From: DeMarcus on
Joshua Maurice wrote:
> On Mar 15, 9:28 pm, DeMarcus <use_my_alias_h...(a)hotmail.com> wrote:
>> Hi,
>>
>> I try to implement a simplified version of Alexandrescu's
>> Loki::SingletonHolder. Seehttp://loki-lib.sourceforge.net/html/a00670.html
>> row 717.
>>
>> My code looks like this.
>>
>> [...]
>>
>> What am I doing wrong?
>
> Well, for starters, why are you using the volatile keyword? Do you
> think it's a portable threading construct? It's not. volatile in C and
> C++ has nothing to do with threading.
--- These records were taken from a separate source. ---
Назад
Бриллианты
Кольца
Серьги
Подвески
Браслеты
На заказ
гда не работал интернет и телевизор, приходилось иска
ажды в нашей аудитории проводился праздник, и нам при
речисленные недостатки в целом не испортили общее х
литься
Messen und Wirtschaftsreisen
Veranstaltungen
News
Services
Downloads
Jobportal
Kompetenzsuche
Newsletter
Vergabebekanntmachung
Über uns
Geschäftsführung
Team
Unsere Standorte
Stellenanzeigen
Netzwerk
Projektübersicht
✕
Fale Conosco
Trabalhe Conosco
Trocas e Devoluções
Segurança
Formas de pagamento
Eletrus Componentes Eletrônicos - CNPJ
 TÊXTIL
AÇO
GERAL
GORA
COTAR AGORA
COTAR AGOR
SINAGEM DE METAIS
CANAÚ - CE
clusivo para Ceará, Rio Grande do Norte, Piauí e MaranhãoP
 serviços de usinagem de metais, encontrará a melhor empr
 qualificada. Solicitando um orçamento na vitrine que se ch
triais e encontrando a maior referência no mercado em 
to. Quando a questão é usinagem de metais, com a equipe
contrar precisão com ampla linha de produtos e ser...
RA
The C and C++ standards do not
> talk about threads, so anything they say about volatile is irrelevant.
> By POSIX, volatile means nothing special for threading. (The Microsoft
> compiler under certain versions does claim to make it like a mutex
> acquire and release, but let's just ignore this bad form for now. Use
> boost or ACE or some portable library if you need atomic functions, or
> wait for the new C++ standard. At worst, wrap volatile yourself to not
> litter your code with a not portable construct + usage.)
>

This makes me very confused. I've always been taught to use the volatile
keyword in front of variables that can be accessed from several threads.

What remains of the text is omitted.